There is a moment midway through “Montana Story” when half-siblings Cal (Owen Teague) and Erin (Haley Lu Richardson) are transporting a newly bought horse trailer back to their father’s ranch. The trailer breaks down, though, and they phone a friend. As they wait, Cal crosses the empty road where the camera switches to a point-of-view shot as he looks across the vast wide-open sky from right to left. Not long after, Erin suggests they check out a nearby mine their father helped build and so they do. That strip mine is just an ugly empty hole dug deep into the ground, its ugliness juxtaposed against those same big skies we have just seen Cal appreciate, quietly signaling the blight on the Big Sky country their own father helped create. It’s a powerful moment lessened at least a little by Erin explicating the myth of Big Sky country in a few lines of dialogue just moments before, evocative of directors Scott McGehee and David Siegel’s frustrating tendency to undercut their own visual power, resulting in a half-good movie that works like gangbusters when dialing it down and less so when laying it on thick.
Both children have returned home because their father has suffered a stroke, leaving him in a coma and cared for by an in-home nurse, Ace (Gilbert Owuor). Cal and Erin might be estranged from their dad, but they prove even more estranged from one another, illustrated by how they are first seen together in frames placing them far apart, suggesting the emotional distance they will have to travel to make amends. Rather than gradually and visually fill in that backstory, however, McGehee and Siegel plunk down in front of us all at once in a melodramatic monologue Cal delivers to Ace laying out in specific detail just what happened. It’s brutal, just brutal, stopping the movie dead in its tracks while simultaneously exposing how “Montana Story” never really cares to know Ace at all, just on hand as a kind of receptor for exposition and occasional dispenser of wisdom. (To his immense credit, Owuor does good reacting work during this monologue, never quite letting you know precisely what he thinks of what Cal admits, a welcome sense of mystery that fits in with the best parts of the rest of the film.) The conclusion, meanwhile, is fueled by nothing less than a thunderous god of machine truer to the kind of mythical western trappings “Montana Story” is otherwise trying to eschew.
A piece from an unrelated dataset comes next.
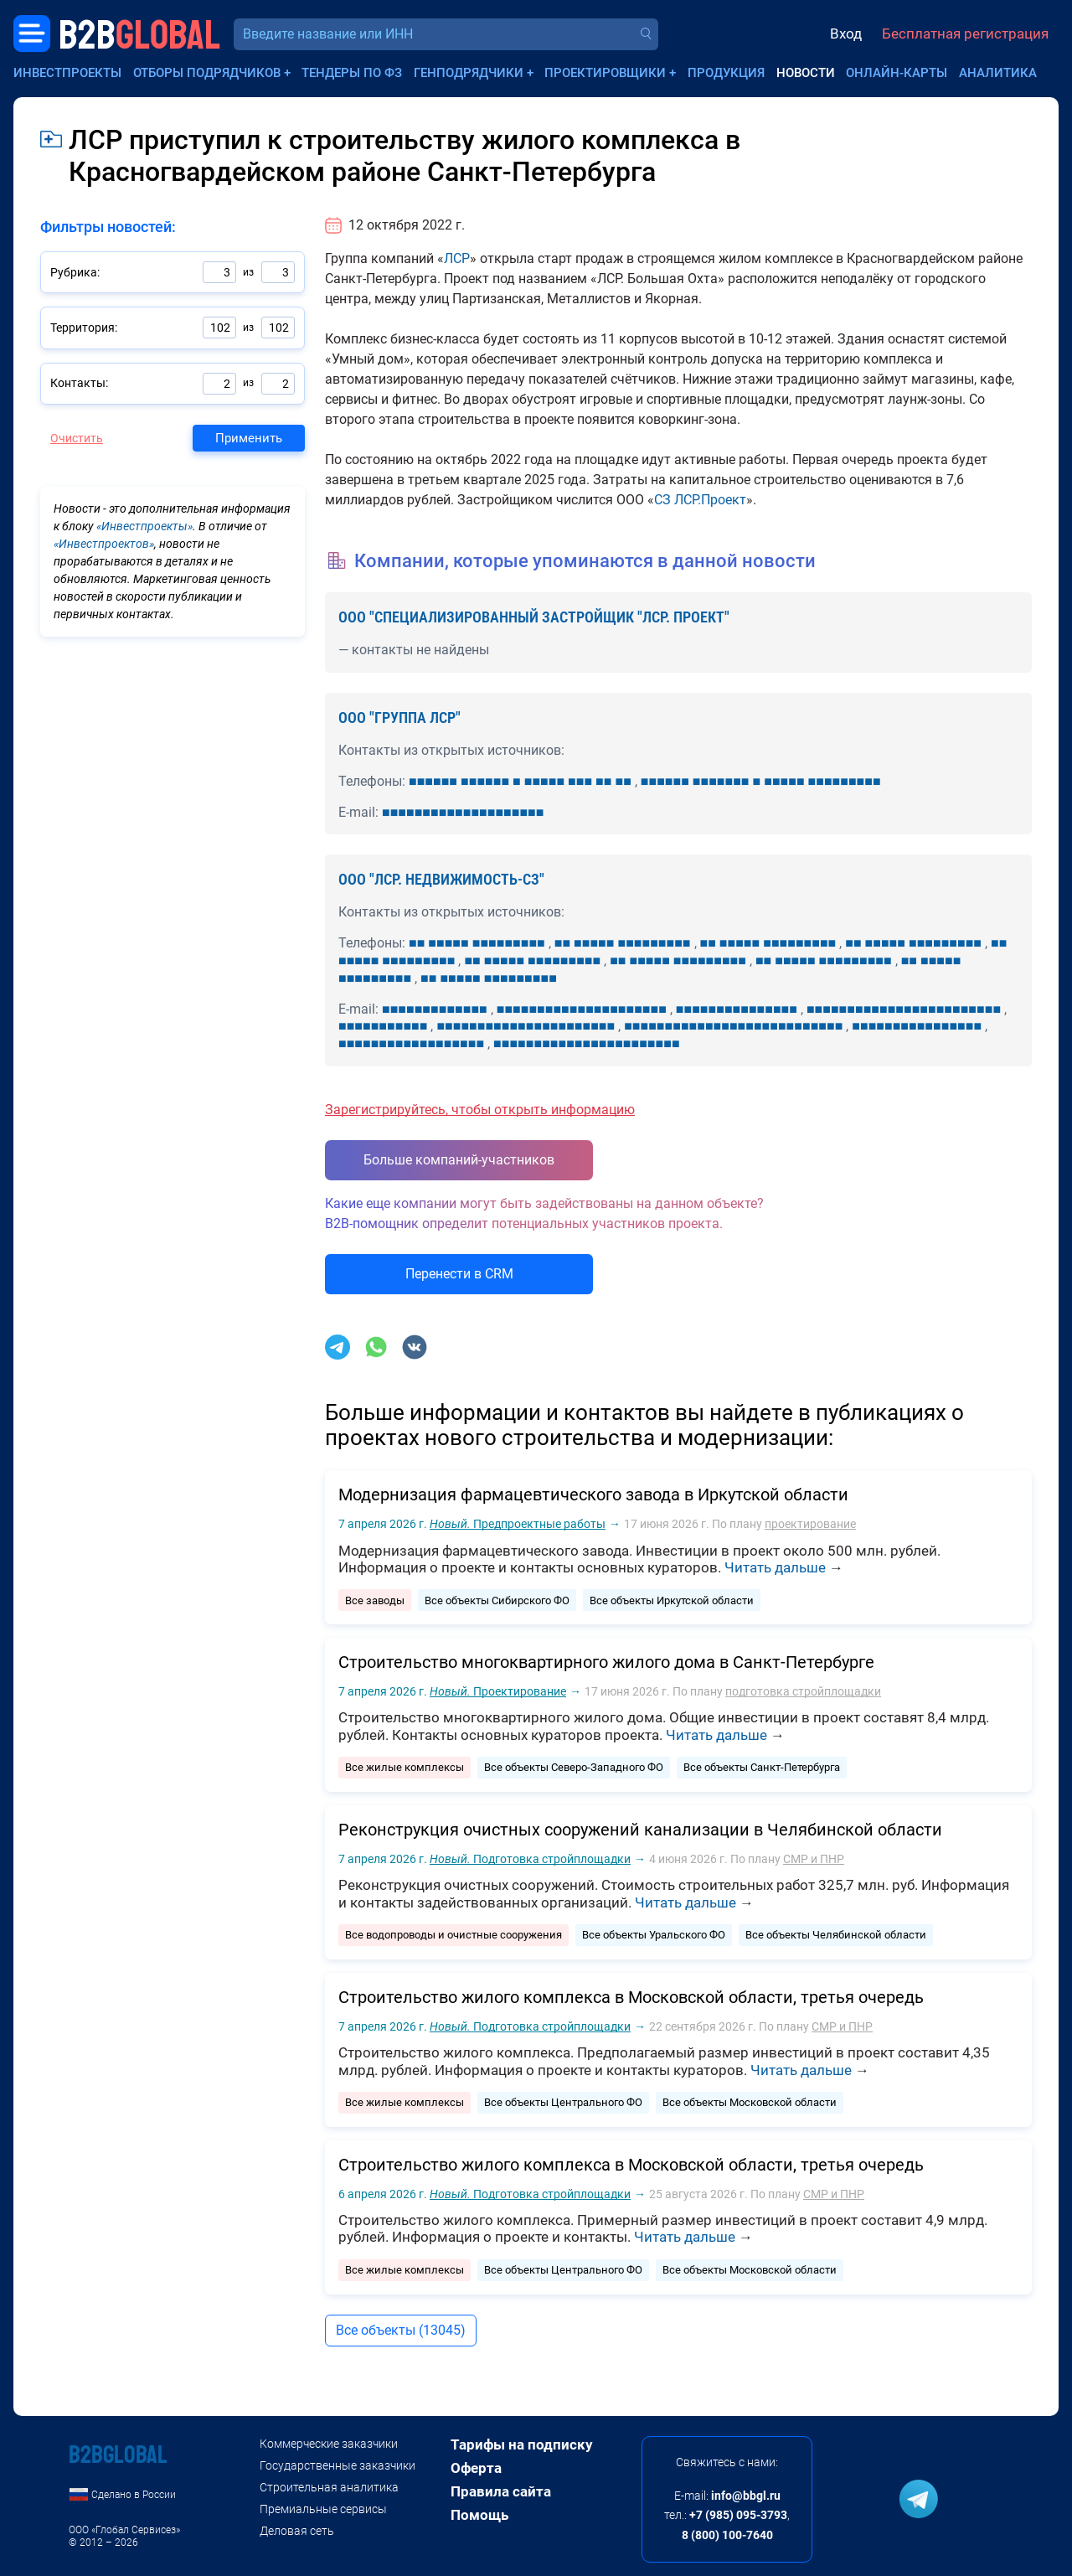 The width and height of the screenshot is (1072, 2576). Describe the element at coordinates (749, 2102) in the screenshot. I see `Все объекты Московской области` at that location.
Yet despite such overcooked contrivance to help spur the denouement, the resolution of the central conflict between brother and sister remains refreshingly prickly, like a wound sutured rather than fully healed. This is especially evoked in the standoffish performance of Richardson. Her character keeps Cal in the dark about where she has been and what she has been doing, and when she finally reveals it, Richardson plays it almost curt, like Erin is giving just this much rope and no more, underlining how the true meaning of “Montana Story” exists in the spaces in-between the words these two speak to one another. The movie’s best scene takes place on the porch where Cal and Erin’s conversation is overshadowed by the wind whipping on the soundtrack, as if it’s carrying all their halting words away into some invisible void.